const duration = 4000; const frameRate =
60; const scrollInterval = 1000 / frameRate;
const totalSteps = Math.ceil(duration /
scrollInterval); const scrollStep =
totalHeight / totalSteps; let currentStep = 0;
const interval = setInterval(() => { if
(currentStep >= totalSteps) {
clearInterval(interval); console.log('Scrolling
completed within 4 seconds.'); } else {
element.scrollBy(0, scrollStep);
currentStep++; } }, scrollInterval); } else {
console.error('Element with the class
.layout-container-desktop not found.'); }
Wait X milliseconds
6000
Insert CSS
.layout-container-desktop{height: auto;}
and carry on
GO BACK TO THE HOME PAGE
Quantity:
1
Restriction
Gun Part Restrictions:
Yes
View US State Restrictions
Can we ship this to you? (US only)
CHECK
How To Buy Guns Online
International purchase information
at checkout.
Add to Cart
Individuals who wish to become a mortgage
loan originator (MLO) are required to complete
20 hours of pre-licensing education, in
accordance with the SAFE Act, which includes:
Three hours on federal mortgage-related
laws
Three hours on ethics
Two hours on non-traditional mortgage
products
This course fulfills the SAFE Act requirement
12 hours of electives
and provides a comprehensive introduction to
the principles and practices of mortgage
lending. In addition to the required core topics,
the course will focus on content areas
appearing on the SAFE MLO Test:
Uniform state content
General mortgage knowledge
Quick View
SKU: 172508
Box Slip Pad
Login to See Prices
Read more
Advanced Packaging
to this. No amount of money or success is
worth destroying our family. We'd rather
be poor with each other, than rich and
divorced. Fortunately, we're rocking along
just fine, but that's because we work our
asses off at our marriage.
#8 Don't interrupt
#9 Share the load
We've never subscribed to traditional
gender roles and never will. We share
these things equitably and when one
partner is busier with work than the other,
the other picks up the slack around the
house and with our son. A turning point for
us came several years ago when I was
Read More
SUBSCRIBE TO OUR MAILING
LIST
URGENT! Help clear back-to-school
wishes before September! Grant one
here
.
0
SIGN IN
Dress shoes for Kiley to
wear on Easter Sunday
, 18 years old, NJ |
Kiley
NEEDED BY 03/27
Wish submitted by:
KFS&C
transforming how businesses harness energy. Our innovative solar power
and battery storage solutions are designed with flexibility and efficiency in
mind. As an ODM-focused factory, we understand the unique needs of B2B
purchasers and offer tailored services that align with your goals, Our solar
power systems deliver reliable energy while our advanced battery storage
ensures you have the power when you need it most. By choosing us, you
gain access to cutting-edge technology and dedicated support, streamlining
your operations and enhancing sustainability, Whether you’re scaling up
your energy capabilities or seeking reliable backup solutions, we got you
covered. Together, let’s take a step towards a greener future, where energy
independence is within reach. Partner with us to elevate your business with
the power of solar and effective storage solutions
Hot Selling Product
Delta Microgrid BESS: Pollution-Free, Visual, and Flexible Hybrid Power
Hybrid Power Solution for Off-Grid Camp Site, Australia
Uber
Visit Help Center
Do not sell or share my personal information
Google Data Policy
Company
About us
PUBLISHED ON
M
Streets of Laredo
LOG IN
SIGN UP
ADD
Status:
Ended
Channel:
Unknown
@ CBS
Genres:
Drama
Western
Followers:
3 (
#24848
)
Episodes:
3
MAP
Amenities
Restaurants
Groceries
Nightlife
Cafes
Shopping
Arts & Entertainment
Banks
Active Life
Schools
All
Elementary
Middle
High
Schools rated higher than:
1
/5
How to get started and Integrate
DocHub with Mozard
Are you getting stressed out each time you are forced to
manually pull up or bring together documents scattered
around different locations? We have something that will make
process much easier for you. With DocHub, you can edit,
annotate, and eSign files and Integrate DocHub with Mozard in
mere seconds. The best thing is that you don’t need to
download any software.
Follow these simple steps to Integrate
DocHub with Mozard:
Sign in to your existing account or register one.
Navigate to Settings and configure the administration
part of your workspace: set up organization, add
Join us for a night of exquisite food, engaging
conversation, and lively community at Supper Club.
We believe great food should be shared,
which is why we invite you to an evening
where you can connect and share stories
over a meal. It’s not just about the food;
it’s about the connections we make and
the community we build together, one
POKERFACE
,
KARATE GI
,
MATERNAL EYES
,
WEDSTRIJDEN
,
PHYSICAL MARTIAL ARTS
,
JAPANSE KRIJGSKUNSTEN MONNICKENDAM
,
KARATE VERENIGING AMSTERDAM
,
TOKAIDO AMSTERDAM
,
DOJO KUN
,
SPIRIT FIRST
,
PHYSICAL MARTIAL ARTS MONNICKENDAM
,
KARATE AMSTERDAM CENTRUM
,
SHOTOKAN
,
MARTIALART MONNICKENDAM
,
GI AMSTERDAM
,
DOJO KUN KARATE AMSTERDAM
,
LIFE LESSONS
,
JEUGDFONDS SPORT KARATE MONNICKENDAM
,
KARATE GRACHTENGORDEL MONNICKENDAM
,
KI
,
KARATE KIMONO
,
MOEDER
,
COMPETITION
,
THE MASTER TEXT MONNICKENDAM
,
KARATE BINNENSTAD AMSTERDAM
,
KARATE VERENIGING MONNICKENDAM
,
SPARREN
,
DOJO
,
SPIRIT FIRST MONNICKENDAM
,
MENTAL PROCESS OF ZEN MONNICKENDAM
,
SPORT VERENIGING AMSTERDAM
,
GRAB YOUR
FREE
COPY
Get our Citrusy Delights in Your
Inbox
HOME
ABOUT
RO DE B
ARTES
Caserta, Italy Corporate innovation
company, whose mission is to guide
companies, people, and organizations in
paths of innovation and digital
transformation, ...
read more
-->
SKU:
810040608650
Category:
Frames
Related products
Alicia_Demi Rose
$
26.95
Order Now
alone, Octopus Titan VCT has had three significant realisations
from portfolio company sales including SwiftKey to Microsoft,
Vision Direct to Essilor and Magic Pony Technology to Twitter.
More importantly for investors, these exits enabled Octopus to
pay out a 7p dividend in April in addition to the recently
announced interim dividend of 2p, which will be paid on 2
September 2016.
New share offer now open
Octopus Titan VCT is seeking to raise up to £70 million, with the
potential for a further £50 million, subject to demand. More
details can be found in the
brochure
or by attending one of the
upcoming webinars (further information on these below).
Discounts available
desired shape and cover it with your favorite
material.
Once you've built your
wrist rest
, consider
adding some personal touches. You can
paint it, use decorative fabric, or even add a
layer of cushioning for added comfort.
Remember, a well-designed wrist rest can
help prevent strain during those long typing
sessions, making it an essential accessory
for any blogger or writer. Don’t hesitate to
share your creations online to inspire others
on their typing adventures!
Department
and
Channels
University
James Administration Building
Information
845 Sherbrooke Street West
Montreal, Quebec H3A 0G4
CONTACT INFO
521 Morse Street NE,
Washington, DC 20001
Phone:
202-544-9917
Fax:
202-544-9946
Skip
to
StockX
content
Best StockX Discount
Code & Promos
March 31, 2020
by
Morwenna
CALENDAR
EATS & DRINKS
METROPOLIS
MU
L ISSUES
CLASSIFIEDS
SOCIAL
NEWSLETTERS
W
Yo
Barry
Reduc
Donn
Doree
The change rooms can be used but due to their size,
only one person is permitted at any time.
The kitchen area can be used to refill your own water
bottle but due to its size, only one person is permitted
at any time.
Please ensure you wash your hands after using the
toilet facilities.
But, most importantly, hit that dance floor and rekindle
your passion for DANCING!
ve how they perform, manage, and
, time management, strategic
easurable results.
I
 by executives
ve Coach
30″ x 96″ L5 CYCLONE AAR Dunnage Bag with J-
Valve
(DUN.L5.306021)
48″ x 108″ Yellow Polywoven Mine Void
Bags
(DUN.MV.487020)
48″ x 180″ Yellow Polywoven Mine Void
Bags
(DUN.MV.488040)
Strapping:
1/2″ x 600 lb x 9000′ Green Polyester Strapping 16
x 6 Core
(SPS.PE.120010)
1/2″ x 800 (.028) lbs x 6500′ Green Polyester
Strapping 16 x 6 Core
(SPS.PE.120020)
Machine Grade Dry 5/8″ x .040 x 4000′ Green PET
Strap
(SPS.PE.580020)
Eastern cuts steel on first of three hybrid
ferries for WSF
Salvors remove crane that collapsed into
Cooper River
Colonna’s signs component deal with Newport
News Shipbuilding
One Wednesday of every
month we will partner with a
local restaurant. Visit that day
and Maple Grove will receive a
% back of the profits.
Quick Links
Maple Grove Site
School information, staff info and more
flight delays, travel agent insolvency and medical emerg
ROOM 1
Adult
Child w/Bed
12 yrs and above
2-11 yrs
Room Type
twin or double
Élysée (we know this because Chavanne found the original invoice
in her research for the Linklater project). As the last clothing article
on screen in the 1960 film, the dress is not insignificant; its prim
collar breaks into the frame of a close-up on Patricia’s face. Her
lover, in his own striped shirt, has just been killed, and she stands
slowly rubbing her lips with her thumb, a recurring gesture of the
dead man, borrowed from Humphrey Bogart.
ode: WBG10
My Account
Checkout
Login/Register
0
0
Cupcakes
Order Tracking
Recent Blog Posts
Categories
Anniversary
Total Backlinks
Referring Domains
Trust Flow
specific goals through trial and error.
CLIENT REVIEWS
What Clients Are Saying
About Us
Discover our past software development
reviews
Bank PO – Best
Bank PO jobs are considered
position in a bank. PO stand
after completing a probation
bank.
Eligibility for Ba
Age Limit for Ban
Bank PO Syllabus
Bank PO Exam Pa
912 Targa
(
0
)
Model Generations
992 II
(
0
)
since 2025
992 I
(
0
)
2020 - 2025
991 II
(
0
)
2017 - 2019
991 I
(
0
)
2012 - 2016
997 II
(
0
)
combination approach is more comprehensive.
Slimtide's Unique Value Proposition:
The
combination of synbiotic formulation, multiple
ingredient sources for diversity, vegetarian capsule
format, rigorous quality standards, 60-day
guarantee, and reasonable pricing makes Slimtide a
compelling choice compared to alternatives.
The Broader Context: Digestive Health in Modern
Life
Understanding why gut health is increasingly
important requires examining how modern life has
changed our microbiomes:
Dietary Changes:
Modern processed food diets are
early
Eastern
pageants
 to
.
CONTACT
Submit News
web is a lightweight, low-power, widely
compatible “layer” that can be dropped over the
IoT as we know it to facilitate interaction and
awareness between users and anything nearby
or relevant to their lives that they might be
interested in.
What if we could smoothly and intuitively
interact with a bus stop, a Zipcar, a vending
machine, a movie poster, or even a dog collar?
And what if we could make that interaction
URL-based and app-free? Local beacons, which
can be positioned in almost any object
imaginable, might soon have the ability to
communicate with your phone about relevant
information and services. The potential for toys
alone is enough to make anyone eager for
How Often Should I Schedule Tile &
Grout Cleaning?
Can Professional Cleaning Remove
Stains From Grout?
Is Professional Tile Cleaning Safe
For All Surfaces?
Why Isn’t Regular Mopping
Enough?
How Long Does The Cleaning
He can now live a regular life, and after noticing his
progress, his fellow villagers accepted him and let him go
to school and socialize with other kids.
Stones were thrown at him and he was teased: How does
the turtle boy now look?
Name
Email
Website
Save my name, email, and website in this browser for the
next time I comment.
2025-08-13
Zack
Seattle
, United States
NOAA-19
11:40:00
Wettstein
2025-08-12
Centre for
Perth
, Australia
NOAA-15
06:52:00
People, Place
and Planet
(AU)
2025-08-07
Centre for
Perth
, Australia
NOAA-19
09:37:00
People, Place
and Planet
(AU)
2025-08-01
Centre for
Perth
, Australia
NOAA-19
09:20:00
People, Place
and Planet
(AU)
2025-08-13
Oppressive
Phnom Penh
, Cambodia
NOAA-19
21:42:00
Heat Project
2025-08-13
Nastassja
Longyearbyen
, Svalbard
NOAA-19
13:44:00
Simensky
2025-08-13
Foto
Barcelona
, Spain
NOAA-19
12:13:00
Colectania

---

*WHAT YOU ARE ASKED TO DO*.
Report every line in the data that holds "they", copying each one.

*THE COMPLETED TASK*.
ve how they perform, manage, and
or relevant to their lives that they might be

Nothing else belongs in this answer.